Though he doesn't have traditional super powers like most of his friends, Batman's got a lot going for him. He's a handsome, rich, athletic white guy with virtually endless resources at his disposal. And yet, every so often, people come along who feel as if that's not enough to make Batman a real superhero.
Image: Warner Bros.
Batman has been temporarily imbued with all manner of superpowers for various stories over the years, but the character's always been defined by his ability to go toe to toe with heavy-hitting super people, despite his lack of natural super abilities. But that didn't stop this week's issue of Suicide Squad from wandering a little off the beaten track and once again suggesting that Batman might, just might be a meta human.
Suicide Squad #22 opens with Amanda Waller running away from a shadowy holding facility somewhere in Alaska's Denali National Park. Barefoot and terrified, Waller races through the forest in search of help until she find a highway and flags down a passing family in their car. The family stops to pick Waller up and give her a ride, and when they ask her what she's doing in the woods in the middle of the night, she explains to them that she's escaped from her kidnapper's clutches and that she needs to go to the nearby Fort Wainwright army base.
As she sits in the back seat, shaken and afraid, Waller recalls a conversation she had with her captor -- the Russian Direktor Karla, who's been secretly tracking the Waller's Task Force X from afar in preparation to take them down. Though he's taken her against his will, Karla says to Waller that, from his perspective, they both want the same thing: to protect humanity from whatever threats metahumans might bring.
Though we first saw her desperately trying to get away from Karla, when Waller is eventually reunited with the Suicide Squad, she informs them that they have a new mission which echoes Karla's feelings. The Squad is told that they all need to be prepared for the neutralization of two of the Justice League's metahuman members: Killer Frost and Batman.
The line comes quickly and goes unremarked upon, but it didn't take long for DC fans to understandably assume that this might be the beginning of a new canon for Batman that introduces him to actual superpowers.
But according to All Star Batman writer Scott Snyder, Waller's calling Batman a metahuman is incorrect. While his overall "awesomeness" might make him seem like a metahuman, Snyder reasoned, Bruce Wayne is still very much a baseline human who merely does a lot of CrossFit in his basement and dresses up like a bat.

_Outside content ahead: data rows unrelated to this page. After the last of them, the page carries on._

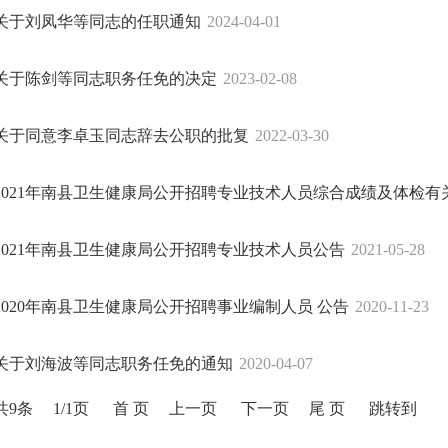
关于刘凤华等同志的任职通知
2024-04-01
关于陈剑等同志职务任免的决定
2023-02-08
关于同意李卓玉同志辞去公职的批复
2022-03-30
2021年南县卫生健康局公开招聘专业技术人员综合成绩及体检有
2021年南县卫生健康局公开招聘专业技术人员公告
2021-05-28
2020年南县卫生健康局公开招聘事业编制人员 公告
2020-11-23
关于刘海波等同志职务任免的通知
2020-04-07
共9条
1/1页
首 页
上一页
下一页
尾 页
跳转到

Not to speak for Suicide Squad, but Batman is not meta. He gets powers for stories (like Darkseid War), but he's never been meta in nature https://t.co/ShLiLnSbRQ
— Scott Snyder (@Ssnyder1835) July 28, 2017
As cool as Batman is, there's always something a little bothersome about people who argue that he's just an everyday human who works very, very hard to do the things he's able to do. His powers of deduction disappearing the moment people look away definitely seem like powers from time to time, and it stands to reason that Waller might honestly think that he's able to do all of those things because of a meta-gene. She knows that Batman is Bruce Wayne, but she doesn't necessarily know everything about Bruce's biology.
Regardless of what Waller does or doesn't know, we can say with confidence that, for the time being, Batman is still a regular flatscan.